Faropenem transport across the renal epithelial luminal membrane via inorganic phosphate transporter Npt1.

We previously showed that the mouse inorganic phosphate transporter Npt1 operates in the hepatic sinusoidal membrane transport of anionic drugs such as benzylpenicillin and mevalonic acid. In the present study, the mechanism of renal secretion of penem antibiotics was examined by using a Xenopus oocyte expression system. Faropenem (an oral penem antibiotic) was transported via Npt1 with a Michaelis-Menten constant of 0.77 +/- 0.34 mM in a sodium-independent but chloride ion-sensitive manner. When the concentration of chloride ions was increased, the transport activity of faropenem by Npt1 was decreased.
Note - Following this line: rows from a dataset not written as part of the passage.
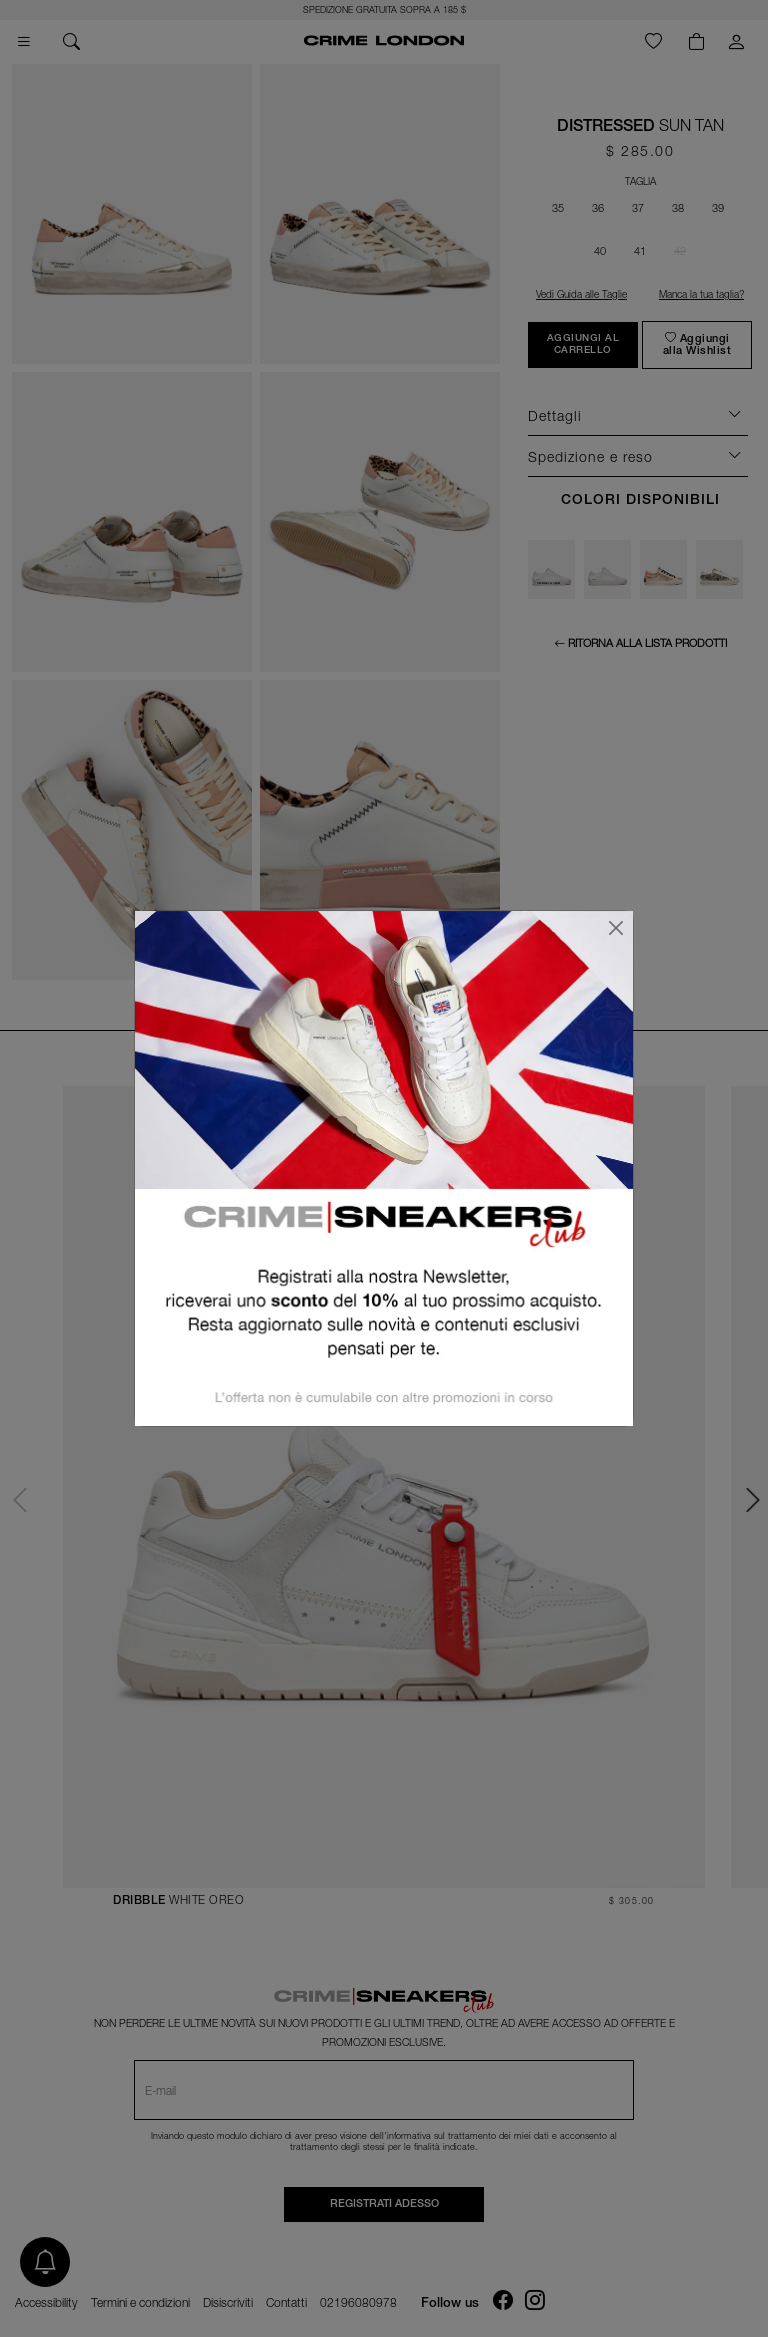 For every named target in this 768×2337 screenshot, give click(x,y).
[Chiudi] (616, 928) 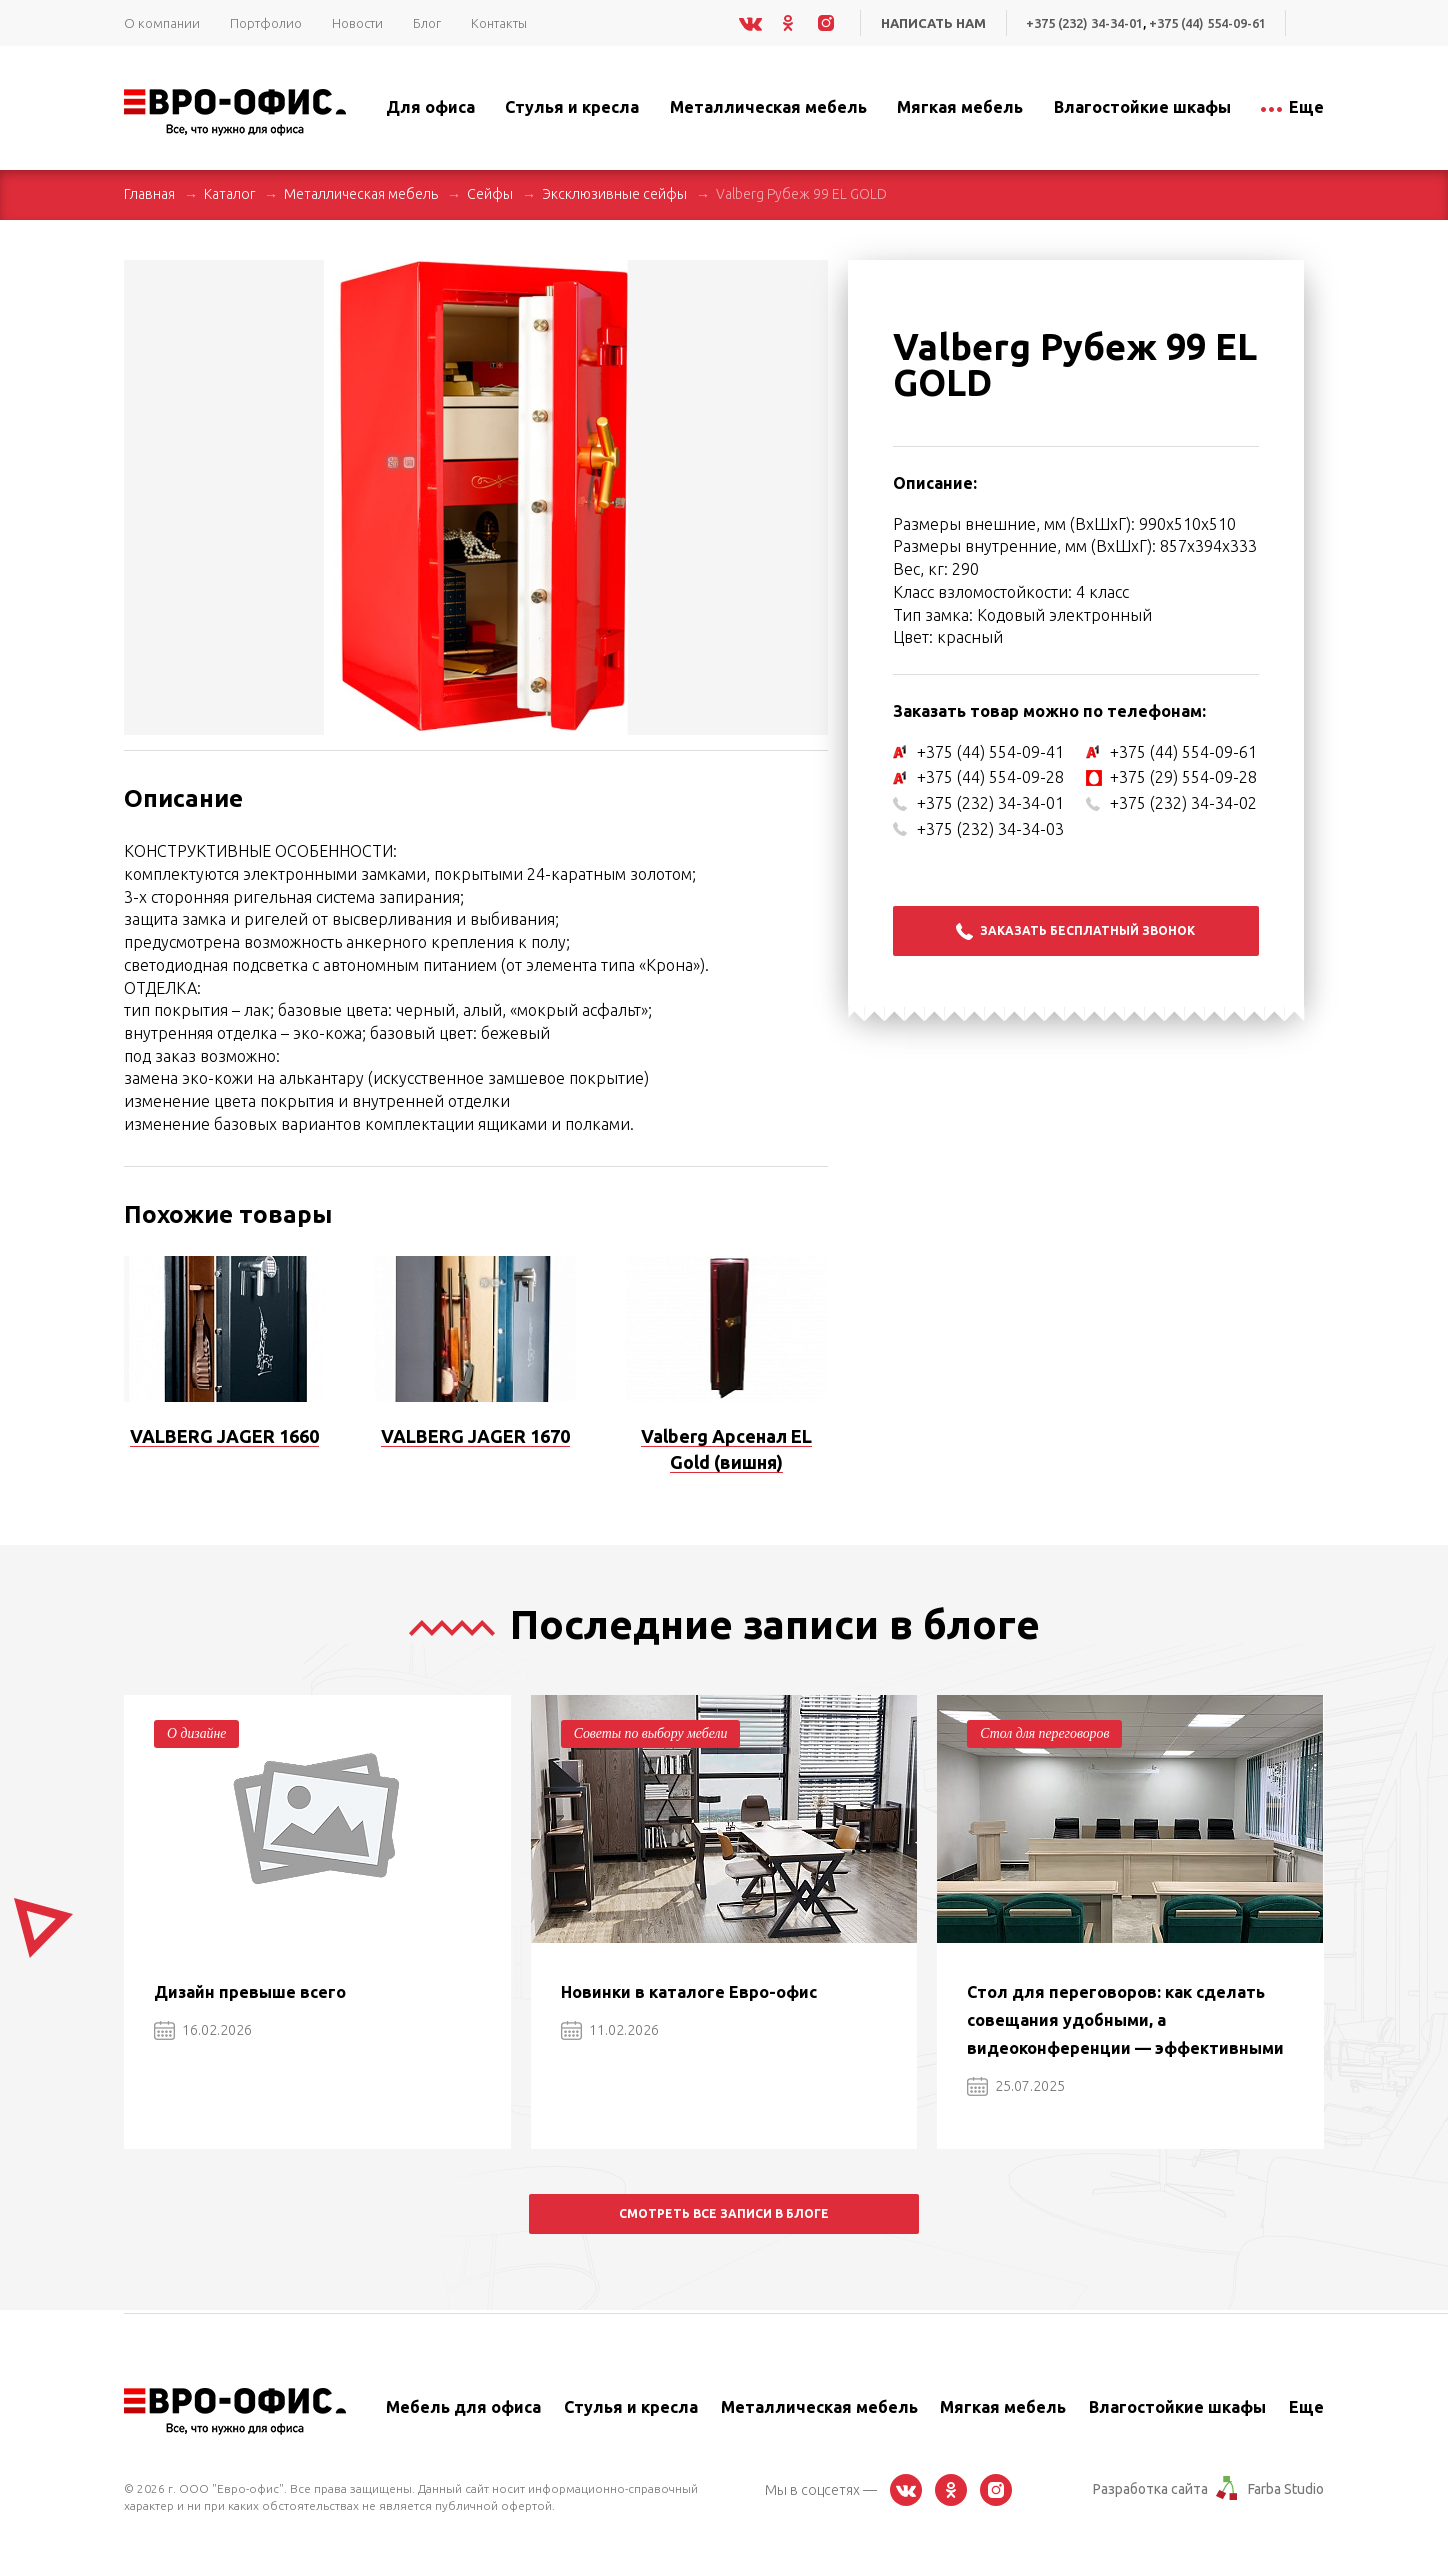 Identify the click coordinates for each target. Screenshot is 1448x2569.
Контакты (499, 23)
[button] (810, 278)
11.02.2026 (610, 2030)
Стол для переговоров (1045, 1733)
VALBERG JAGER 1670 (475, 1436)
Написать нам (929, 23)
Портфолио (266, 23)
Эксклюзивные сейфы (614, 194)
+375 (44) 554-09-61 (1206, 23)
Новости (357, 23)
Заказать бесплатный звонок (1075, 931)
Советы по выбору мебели (652, 1733)
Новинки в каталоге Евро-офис (689, 1992)
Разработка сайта (1150, 2489)
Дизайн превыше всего (250, 1992)
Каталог (229, 194)
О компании (162, 23)
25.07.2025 (1016, 2086)
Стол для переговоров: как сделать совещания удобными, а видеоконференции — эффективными (1125, 2020)
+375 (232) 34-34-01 (1081, 23)
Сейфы (490, 194)
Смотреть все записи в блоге (724, 2213)
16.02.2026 (203, 2030)
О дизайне (197, 1733)
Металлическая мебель (361, 194)
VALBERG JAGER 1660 (224, 1436)
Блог (427, 23)
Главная (149, 194) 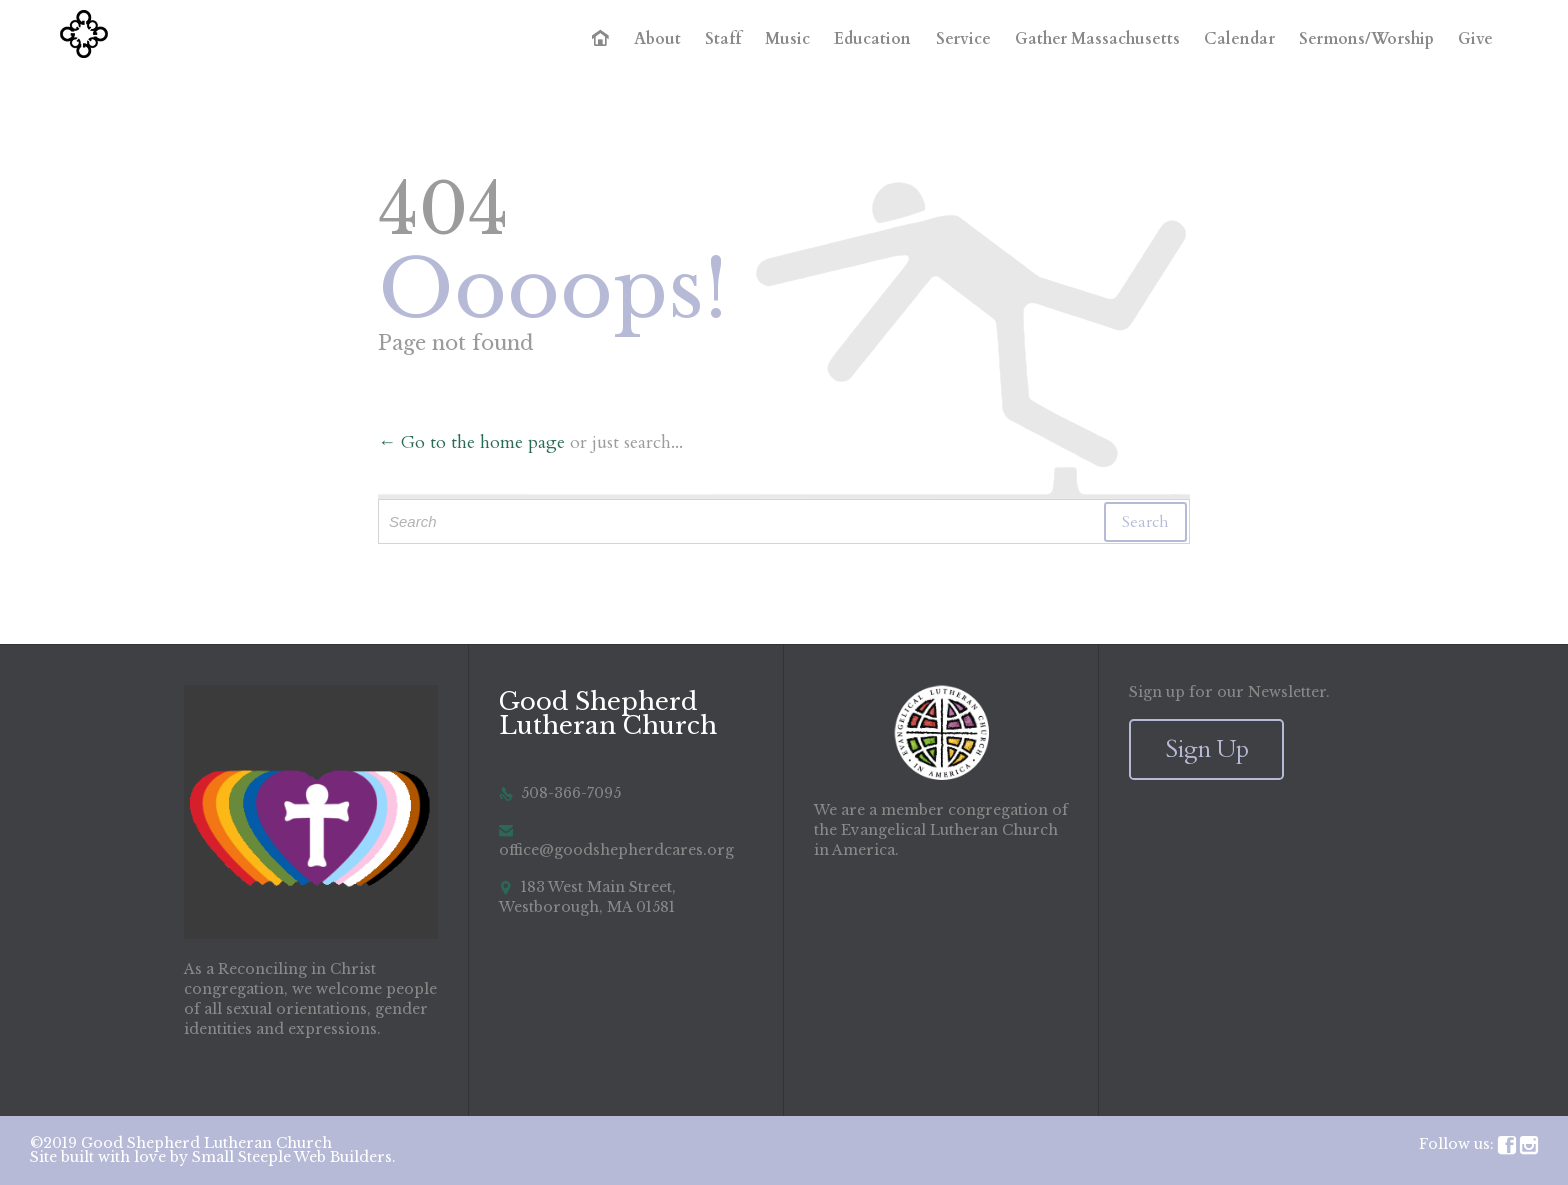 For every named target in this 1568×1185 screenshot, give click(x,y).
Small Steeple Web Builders (292, 1157)
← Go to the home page (471, 442)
Since the concentration gradient of chloride ions is in the lumen-to-intracellular direction, faropenem is expected to be transported from inside proximal tubular cells to the lumen. So, we tested the release of faropenem from Xenopus oocytes. The rate of efflux of faropenem from Npt1-expressing oocytes was about 9.5 times faster than that from control water-injected Xenopus oocytes. Faropenem transport by Npt1 was significantly inhibited by beta-lactam antibiotics such as benzylpenicillin, ampicillin, cephalexin, and cefazolin to 24.9, 40. 5, 54.4, and 26.2% of that for the control, respectively. Zwitterionic beta-lactam antibiotics showed lesser inhibitory effects on faropenem uptake than anionic derivatives, indicating that Npt1 preferentially transports anionic compounds. Other anionic compounds, such as indomethacin and furosemide, and the anion transport inhibitor 4,4'-diisothiocyanostilbene-2,2'-disulfonic acid significantly inhibited faropenem uptake mediated by Npt1. In conclusion, our results suggest that Npt1 participates in the renal secretion of penem antibiotics.